Task goal: The lines of the records that include "ظرفیت" should all be copied.

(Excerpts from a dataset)

_ _ _ _ _

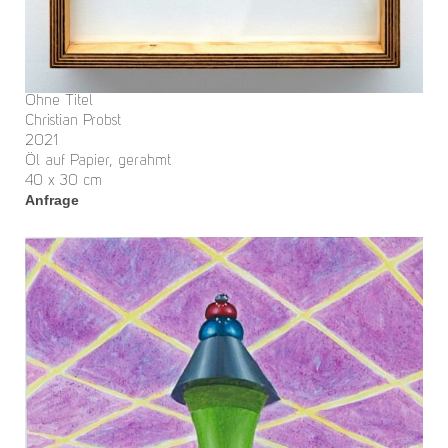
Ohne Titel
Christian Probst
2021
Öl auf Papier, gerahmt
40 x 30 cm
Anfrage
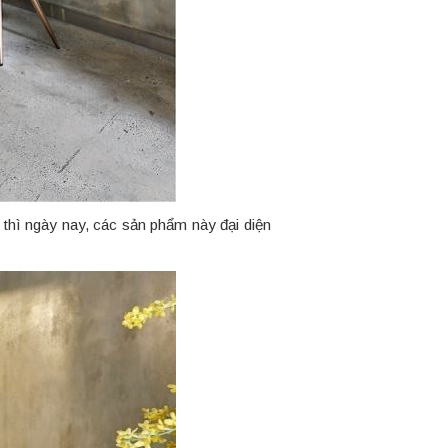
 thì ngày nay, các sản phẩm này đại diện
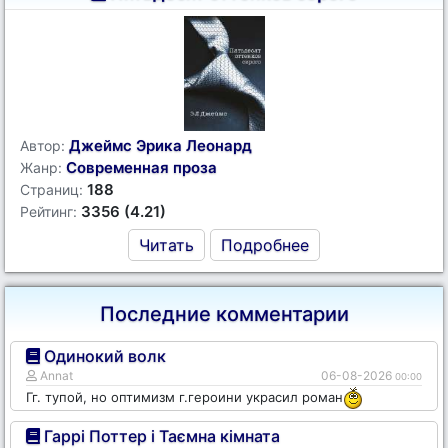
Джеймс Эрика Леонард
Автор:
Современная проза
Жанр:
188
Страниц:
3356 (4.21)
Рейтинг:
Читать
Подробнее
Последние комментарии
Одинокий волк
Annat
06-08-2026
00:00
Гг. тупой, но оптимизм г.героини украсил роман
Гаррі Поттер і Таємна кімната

_ _ _ _ _

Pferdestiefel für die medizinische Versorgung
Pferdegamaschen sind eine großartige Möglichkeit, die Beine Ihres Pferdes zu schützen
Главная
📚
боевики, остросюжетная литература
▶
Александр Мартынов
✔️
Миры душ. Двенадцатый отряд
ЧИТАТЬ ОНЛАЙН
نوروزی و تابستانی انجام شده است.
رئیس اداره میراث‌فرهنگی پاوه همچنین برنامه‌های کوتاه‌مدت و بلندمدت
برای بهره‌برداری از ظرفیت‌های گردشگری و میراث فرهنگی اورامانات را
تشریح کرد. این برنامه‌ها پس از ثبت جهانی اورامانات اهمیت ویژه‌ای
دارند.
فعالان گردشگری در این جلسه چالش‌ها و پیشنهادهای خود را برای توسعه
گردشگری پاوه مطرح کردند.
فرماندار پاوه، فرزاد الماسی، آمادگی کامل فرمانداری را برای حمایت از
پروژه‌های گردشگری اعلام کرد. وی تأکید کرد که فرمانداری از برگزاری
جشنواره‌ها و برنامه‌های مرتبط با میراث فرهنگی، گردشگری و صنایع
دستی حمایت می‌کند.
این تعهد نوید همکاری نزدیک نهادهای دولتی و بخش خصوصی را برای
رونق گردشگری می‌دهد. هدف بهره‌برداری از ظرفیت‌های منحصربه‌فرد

_ _ _ _ _

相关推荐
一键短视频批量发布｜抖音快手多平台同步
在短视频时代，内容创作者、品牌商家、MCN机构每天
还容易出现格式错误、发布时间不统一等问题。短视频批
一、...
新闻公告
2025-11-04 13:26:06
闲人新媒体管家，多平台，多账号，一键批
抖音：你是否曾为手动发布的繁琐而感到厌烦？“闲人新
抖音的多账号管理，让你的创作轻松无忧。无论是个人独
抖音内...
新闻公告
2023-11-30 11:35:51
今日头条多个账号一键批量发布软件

_ _ _ _ _

Exercise solution:
برای بهره‌برداری از ظرفیت‌های گردشگری و میراث فرهنگی اورامانات را
رونق گردشگری می‌دهد. هدف بهره‌برداری از ظرفیت‌های منحصربه‌فرد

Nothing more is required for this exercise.